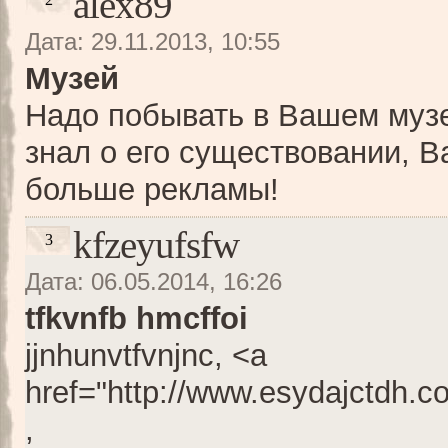
alex89
Дата: 29.11.2013, 10:55
Музей
Надо побывать в Вашем музе
знал о его существовании, 
больше рекламы!
kfzeyufsfw
3
Дата: 06.05.2014, 16:26
tfkvnfb hmcffoi
jjnhunvtfvnjnc, <a
href="http://www.esydajctdh.
,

● ● ● ● ● ● ●

### ASSIGNMENT
Find the lines above that include the string "Дата" and copy them.

### RESPONSE
Дата: 29.11.2013, 10:55
Дата: 06.05.2014, 16:26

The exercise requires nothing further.